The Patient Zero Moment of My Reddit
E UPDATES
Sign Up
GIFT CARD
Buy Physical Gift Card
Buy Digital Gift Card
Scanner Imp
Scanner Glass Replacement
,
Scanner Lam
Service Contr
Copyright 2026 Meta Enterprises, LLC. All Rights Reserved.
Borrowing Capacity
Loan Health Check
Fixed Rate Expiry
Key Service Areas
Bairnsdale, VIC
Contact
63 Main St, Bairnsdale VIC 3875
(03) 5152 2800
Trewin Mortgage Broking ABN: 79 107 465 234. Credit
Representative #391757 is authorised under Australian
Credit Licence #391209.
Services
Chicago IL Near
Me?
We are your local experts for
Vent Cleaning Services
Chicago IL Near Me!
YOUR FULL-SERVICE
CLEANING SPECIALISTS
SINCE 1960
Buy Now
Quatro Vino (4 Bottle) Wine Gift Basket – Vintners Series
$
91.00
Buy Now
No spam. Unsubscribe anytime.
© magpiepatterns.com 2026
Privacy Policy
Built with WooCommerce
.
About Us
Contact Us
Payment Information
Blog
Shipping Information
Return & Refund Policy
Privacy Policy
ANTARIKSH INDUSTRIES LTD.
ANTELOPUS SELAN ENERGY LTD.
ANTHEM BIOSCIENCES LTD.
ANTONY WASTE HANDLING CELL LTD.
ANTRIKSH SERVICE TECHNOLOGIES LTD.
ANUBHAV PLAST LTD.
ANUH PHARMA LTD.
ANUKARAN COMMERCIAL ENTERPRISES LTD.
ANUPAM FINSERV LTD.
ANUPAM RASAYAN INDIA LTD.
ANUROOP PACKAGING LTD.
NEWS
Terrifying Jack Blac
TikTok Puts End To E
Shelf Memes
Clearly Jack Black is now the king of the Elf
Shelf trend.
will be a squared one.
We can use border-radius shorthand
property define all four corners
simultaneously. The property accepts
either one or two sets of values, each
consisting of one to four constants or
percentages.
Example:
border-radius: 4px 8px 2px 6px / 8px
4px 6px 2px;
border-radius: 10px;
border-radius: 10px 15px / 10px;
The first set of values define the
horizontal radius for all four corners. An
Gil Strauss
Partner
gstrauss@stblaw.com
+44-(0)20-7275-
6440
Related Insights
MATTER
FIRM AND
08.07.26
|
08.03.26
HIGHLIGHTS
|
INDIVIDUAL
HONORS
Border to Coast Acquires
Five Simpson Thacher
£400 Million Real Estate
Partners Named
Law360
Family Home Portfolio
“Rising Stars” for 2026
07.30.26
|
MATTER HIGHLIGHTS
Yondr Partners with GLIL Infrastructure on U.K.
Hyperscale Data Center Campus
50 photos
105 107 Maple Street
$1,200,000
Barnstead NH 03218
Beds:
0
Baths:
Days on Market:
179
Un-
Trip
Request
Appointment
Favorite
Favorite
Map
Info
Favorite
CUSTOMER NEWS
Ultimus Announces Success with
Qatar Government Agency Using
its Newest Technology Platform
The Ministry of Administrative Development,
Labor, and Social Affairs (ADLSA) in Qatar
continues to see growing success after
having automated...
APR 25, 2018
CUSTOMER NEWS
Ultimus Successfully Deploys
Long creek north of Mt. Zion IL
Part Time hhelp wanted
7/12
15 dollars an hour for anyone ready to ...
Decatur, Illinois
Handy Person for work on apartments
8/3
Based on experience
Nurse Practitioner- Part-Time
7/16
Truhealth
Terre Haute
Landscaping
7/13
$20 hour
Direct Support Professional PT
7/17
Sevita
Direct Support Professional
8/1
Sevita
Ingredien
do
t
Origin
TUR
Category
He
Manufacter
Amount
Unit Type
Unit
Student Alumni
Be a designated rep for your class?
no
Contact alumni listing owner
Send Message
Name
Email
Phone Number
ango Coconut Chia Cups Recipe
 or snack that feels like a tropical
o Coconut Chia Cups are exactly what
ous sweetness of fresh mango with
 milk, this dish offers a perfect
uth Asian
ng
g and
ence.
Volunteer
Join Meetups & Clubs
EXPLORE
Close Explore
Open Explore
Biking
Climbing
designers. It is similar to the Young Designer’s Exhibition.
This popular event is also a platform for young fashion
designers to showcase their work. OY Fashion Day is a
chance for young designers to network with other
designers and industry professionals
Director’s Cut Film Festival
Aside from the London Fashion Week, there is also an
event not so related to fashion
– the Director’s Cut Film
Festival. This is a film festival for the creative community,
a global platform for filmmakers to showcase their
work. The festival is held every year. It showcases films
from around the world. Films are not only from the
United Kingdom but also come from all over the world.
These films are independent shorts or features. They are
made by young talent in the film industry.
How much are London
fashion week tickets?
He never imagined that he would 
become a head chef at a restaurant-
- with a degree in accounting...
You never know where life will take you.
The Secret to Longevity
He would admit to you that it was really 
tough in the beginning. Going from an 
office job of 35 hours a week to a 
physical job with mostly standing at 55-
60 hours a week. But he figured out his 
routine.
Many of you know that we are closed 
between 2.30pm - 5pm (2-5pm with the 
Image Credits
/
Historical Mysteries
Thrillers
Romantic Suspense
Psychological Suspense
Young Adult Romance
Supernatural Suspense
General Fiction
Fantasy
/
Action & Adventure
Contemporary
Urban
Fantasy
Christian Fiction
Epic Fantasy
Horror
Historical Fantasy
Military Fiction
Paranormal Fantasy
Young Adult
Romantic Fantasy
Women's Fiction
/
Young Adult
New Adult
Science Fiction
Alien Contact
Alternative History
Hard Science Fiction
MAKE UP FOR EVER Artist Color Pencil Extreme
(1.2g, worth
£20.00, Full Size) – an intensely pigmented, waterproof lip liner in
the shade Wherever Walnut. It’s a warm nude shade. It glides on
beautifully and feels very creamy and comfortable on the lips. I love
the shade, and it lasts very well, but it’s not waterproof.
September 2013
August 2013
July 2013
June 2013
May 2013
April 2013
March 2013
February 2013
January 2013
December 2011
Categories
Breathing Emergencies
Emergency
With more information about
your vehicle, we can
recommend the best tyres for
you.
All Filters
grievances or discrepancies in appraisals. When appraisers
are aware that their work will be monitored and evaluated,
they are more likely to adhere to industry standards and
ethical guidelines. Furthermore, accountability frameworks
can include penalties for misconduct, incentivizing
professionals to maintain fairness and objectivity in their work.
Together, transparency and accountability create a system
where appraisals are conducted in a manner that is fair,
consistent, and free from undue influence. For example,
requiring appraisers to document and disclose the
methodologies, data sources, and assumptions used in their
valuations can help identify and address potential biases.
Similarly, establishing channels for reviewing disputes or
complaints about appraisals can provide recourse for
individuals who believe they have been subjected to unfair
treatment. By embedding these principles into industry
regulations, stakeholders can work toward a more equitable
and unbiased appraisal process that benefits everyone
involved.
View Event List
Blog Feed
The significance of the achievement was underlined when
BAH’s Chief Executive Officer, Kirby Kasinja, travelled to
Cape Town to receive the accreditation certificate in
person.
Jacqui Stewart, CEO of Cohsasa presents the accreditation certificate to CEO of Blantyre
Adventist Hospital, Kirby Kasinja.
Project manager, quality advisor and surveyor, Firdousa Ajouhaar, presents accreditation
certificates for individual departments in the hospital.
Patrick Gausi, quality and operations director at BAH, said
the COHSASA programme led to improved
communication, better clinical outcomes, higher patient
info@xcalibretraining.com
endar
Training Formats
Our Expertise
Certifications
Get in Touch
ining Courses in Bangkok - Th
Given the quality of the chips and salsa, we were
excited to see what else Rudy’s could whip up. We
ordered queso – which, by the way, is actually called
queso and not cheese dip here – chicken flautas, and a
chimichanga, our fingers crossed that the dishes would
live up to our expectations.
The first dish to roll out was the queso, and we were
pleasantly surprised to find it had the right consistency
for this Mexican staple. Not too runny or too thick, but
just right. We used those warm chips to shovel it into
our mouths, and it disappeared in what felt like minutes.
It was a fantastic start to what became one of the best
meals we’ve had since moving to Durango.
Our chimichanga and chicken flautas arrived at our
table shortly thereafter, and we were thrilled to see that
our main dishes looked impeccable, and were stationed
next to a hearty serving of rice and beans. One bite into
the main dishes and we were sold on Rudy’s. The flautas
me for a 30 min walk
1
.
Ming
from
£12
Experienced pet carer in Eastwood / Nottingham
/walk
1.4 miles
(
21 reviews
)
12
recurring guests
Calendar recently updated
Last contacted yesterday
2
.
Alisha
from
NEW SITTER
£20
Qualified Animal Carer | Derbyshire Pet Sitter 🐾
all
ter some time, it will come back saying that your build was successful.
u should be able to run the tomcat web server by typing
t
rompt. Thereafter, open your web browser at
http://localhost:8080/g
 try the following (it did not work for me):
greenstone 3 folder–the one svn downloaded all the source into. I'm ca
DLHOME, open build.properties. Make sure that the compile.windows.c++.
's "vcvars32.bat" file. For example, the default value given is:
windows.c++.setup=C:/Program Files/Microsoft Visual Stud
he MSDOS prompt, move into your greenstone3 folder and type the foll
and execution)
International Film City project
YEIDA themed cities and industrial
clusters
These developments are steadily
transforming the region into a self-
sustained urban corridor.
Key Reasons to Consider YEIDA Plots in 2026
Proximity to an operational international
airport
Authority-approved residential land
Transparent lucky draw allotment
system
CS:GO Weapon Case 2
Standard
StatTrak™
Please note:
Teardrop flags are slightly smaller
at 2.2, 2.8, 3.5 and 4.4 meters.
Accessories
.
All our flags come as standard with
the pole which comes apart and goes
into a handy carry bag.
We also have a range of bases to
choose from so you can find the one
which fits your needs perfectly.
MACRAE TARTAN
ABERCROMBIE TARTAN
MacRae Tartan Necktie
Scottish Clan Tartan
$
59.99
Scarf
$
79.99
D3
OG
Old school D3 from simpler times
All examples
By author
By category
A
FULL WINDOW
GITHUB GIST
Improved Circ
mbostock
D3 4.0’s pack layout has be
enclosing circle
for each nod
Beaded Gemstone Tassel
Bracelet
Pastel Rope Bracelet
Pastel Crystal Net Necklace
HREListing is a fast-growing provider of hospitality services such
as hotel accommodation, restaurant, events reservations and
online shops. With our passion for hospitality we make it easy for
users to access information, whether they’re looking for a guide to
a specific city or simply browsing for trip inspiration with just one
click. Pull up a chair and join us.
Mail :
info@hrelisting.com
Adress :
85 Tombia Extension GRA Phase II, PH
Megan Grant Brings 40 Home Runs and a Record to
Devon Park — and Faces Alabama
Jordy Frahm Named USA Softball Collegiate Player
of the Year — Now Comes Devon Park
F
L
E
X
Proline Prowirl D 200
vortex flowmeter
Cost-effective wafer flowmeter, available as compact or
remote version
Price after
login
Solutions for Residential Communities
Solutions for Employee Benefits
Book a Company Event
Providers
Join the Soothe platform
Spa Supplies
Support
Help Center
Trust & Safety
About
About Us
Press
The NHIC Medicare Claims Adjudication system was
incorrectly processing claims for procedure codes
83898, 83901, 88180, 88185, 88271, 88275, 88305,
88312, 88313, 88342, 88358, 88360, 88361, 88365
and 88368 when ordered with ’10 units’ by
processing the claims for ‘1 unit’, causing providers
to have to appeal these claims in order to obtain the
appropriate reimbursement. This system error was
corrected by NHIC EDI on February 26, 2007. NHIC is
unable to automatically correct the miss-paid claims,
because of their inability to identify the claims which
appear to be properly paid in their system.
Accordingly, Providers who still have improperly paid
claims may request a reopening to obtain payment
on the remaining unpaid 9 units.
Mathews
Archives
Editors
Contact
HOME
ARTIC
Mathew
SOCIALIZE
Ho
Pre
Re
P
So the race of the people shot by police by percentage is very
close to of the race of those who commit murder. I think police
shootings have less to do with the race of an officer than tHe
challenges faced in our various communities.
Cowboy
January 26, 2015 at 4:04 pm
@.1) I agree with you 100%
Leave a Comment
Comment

·····

Exercise prompt
Reading the records above, count the lines that include "have" and say only how many.

Expected output
5